[Dataset content]:
•••••
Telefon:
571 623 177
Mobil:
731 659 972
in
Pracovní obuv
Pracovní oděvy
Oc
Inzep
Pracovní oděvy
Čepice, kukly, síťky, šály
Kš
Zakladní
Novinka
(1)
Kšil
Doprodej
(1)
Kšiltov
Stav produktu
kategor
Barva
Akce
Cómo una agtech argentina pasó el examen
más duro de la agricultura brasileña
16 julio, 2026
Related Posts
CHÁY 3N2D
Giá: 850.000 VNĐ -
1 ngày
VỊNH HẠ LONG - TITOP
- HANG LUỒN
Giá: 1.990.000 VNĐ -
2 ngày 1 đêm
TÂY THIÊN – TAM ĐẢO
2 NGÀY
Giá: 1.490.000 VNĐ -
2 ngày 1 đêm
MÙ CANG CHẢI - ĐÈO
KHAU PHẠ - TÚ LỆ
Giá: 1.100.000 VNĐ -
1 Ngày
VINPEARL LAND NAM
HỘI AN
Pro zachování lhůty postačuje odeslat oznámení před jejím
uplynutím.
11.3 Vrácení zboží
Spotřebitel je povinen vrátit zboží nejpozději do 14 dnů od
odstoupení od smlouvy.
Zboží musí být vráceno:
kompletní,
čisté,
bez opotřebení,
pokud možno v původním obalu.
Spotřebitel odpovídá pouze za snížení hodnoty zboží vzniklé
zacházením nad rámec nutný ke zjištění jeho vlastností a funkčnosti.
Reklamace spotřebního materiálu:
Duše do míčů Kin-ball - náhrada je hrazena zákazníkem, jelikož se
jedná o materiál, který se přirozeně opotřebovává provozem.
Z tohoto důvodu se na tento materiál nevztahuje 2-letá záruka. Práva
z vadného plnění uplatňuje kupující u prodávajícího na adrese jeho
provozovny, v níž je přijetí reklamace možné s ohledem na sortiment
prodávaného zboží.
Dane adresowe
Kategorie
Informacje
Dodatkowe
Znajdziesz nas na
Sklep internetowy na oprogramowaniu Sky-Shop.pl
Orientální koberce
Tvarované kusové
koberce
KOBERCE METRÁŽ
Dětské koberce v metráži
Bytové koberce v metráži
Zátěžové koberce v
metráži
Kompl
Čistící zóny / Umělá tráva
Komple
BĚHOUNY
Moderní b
•••••
[Your task]:
What is needed is a word-for-word copy of the records above, from the first line through the line that contains "11.3 Vrácení zboží".

[Output of the task]:
Telefon:
571 623 177
Mobil:
731 659 972
in
Pracovní obuv
Pracovní oděvy
Oc
Inzep
Pracovní oděvy
Čepice, kukly, síťky, šály
Kš
Zakladní
Novinka
(1)
Kšil
Doprodej
(1)
Kšiltov
Stav produktu
kategor
Barva
Akce
Cómo una agtech argentina pasó el examen
más duro de la agricultura brasileña
16 julio, 2026
Related Posts
CHÁY 3N2D
Giá: 850.000 VNĐ -
1 ngày
VỊNH HẠ LONG - TITOP
- HANG LUỒN
Giá: 1.990.000 VNĐ -
2 ngày 1 đêm
TÂY THIÊN – TAM ĐẢO
2 NGÀY
Giá: 1.490.000 VNĐ -
2 ngày 1 đêm
MÙ CANG CHẢI - ĐÈO
KHAU PHẠ - TÚ LỆ
Giá: 1.100.000 VNĐ -
1 Ngày
VINPEARL LAND NAM
HỘI AN
Pro zachování lhůty postačuje odeslat oznámení před jejím
uplynutím.
11.3 Vrácení zboží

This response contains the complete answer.